It may come as no surprise that states where startups traditionally thrive are also good for LGBT-owned businesses. After all, such states typically have good business networks, access to venture capital, and other forms of financing that are all important to fostering business growth.
But the National Gay & Lesbian Chamber of Commerce (NGLCC) found something else just as important is at play in the top five states for LGBT-owned small businesses: they’re being helped by much larger businesses in their area.
California, New York, Texas, Florida and Georgia contain roughly half of all businesses that have an LGBT ownership certification, according to an NGLCC report released Wednesday. While these are all top states for startups in general, they are also home to numerous Fortune 500 companies whose diversity programs encourage LGBT-certified businesses, among other minority-owned businesses, to become part of their supply chains.
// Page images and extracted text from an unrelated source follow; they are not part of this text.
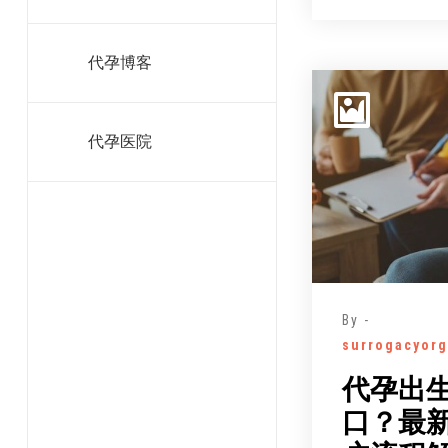
代孕博客
代孕医院
By -
surrogacyorg
代孕出
口？最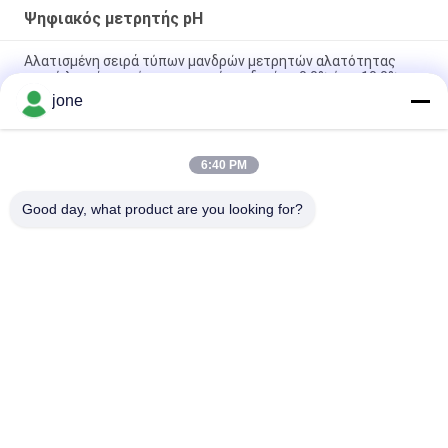
Ψηφιακός μετρητής pH
Αλατισμένη σειρά τύπων μανδρών μετρητών αλατότητας
νερού λιμνών ποιότητας νερού ενυδρείων 0,0% έως 10,0%
jone
Υψηλός ακρίβειας μανδρών τύπων μετρητής pH Ortable
ψηφιακός για το νερό, μέγεθος 20*27mm
6:40 PM
Ηλεκτρονικός ψηφιακός μετρητής pH υψηλής ακρίβειας για
το χυμό/το γάλα/το υγρό απορρυπαντικό
Good day, what product are you looking for?
Λαϊκή κατηγορία
Όλα
Μετρητής PH 
Μετρητής 
Bluetooth
Εδαφολογικής 
Γονιμότητας
Μετρητής 
Ψηφιακός 
Ποιότητας Νερού
Μετρητής PH
Ελεγκτής 
Χέρι - Κρατημένο 
Εδαφολογικής 
Refractometer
“The report shows a spike in activity in some of the major cities with historically strong LGBT communities as well as corporate headquarters of early adopters of LGBT-inclusive supply chains,” says Justin Nelson, president and co-founder of NGLCC.
The NGLCC has been certifying LGBT-owned businesses since 2004. In order to qualify for LGBT certification, a business must be at least 51% owned, managed or operated by an LGBT person, and the business must be independent from a larger non-LGBT owned business.
While certified LGBT-owned businesses represent a fraction of the 1.4 million LGBT-owned businesses in the U.S.–there are only about 900 of them–these businesses punch above their weight, at least for revenues. The average revenue for a certified LGBT company is $2.5 million. By comparison, more than half of small businesses reported revenues of $1 million or less, according to the 2015 data from the National Small Business Association.